Mechanistic model proposed to explain SWV and XRD data for 2×m-Sav (a and b) and S₁₁₂Y-2×m-Sav (c and d).

The mechanistic insights gained through our studies highlight the precise balance that must be achieved between metallocofactors and PCET mediators in the design of artificial systems. In PS II, it is Y_Z^• that drives the oxidation and deprotonation of the OEC. Here, the potentials required for cubane oxidation are higher than that of Y₁₁₂ and the flow of electrons is opposite to that in PS II. The dynamics observed here are more like those found in cyctochrome P450s, in which a nearby Y serves as an electron sink, protecting the active site from deleterious off-pathway oxidations.³⁵ Thus, the selection of Mn ions for biological water oxidation, and the optimum pH for enzymatic activity of 6.5,³⁶ coincide with Y-driven PCET events.³⁷ If WOCs are to incorporate PCET relays playing a similar role to that of Y_Z, either a stronger oxidant than phenol, or WOCs requiring lower oxidation potentials¹³ are needed.

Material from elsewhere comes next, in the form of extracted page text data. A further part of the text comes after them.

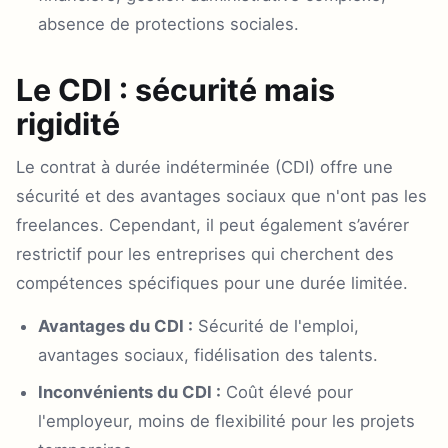
absence de protections sociales.
Le CDI : sécurité mais
rigidité
Le contrat à durée indéterminée (CDI) offre une
sécurité et des avantages sociaux que n'ont pas les
freelances. Cependant, il peut également s’avérer
restrictif pour les entreprises qui cherchent des
compétences spécifiques pour une durée limitée.
Avantages du CDI :
Sécurité de l'emploi,
avantages sociaux, fidélisation des talents.
Inconvénients du CDI :
Coût élevé pour
l'employeur, moins de flexibilité pour les projets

Notwithstanding, we have successfully installed a PCET mediator within the secondary coordination sphere of a “substrate”- bound multinuclear metal complex. Owing to this interaction, we observe multi-e⁻, multi-H⁺ reactivity not operative in other ArMs. By generating structure-function correlations at biomimetic metallocofactors, we begin to bridge the gap between molecular, materials, and biochemical systems for water oxidation.